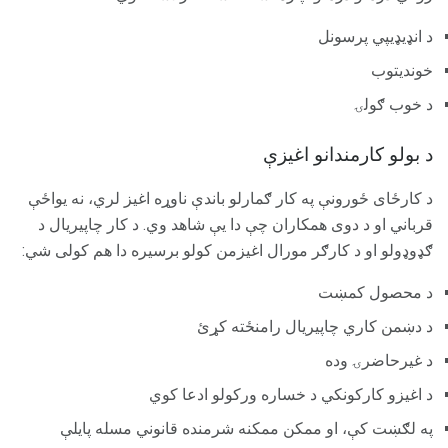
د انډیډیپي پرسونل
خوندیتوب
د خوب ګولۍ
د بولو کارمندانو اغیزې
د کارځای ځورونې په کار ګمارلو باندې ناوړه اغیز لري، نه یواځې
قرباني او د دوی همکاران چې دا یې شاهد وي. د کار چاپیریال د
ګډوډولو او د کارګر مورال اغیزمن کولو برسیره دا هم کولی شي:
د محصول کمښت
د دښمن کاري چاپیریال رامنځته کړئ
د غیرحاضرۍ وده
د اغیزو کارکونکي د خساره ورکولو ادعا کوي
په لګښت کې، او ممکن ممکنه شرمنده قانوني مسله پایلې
----
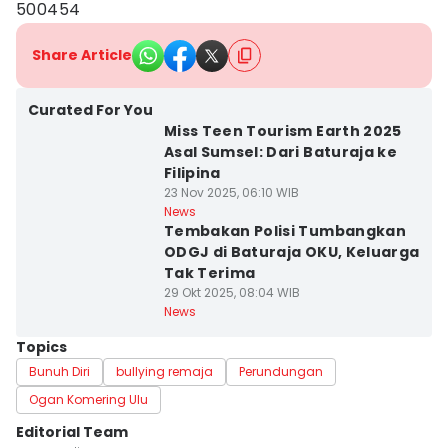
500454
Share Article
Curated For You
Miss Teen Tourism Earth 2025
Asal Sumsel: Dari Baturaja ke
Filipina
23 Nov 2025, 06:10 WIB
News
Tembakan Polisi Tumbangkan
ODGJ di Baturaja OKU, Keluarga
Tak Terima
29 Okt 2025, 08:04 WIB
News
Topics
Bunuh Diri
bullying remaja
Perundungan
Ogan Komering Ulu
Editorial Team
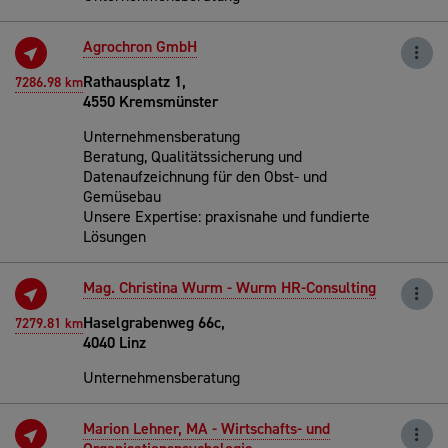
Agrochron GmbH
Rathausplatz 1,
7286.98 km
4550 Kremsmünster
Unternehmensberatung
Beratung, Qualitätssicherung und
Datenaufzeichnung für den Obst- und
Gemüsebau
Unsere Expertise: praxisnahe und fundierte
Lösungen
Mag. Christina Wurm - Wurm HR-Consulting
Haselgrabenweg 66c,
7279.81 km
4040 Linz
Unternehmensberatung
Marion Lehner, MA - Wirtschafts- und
----
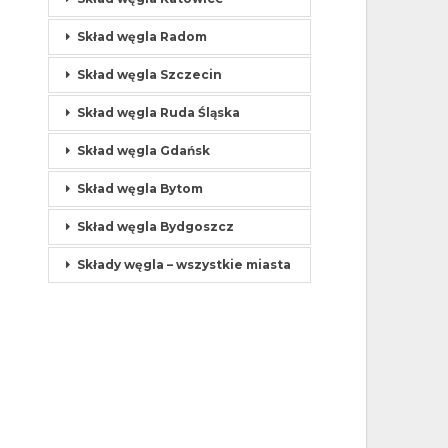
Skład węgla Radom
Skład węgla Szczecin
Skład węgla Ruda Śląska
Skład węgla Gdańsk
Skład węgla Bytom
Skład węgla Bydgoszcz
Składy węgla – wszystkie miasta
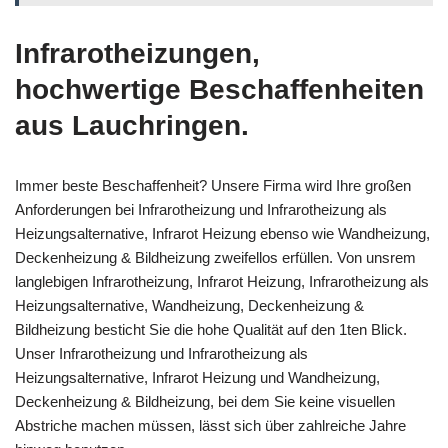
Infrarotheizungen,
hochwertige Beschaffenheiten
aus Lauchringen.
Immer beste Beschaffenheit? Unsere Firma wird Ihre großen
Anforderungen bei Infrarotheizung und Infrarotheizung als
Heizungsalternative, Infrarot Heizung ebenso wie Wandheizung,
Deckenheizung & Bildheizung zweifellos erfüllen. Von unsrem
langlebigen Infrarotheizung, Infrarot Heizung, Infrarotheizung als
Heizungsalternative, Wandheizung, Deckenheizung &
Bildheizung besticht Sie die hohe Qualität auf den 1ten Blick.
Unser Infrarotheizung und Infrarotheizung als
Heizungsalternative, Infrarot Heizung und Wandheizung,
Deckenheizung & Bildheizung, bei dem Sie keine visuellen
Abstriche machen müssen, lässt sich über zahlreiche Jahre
----
WHAT TO WORK ON
The expected output is the lines above from the one containing "Asal Sumsel: Dari Baturaja ke" to the one containing "Marion Lehner, MA - Wirtschafts- und", both ends included, reproduced exactly with every picture left out.

YOUR SOLUTION
Asal Sumsel: Dari Baturaja ke
Filipina
23 Nov 2025, 06:10 WIB
News
Tembakan Polisi Tumbangkan
ODGJ di Baturaja OKU, Keluarga
Tak Terima
29 Okt 2025, 08:04 WIB
News
Topics
Bunuh Diri
bullying remaja
Perundungan
Ogan Komering Ulu
Editorial Team
Agrochron GmbH
Rathausplatz 1,
7286.98 km
4550 Kremsmünster
Unternehmensberatung
Beratung, Qualitätssicherung und
Datenaufzeichnung für den Obst- und
Gemüsebau
Unsere Expertise: praxisnahe und fundierte
Lösungen
Mag. Christina Wurm - Wurm HR-Consulting
Haselgrabenweg 66c,
7279.81 km
4040 Linz
Unternehmensberatung
Marion Lehner, MA - Wirtschafts- und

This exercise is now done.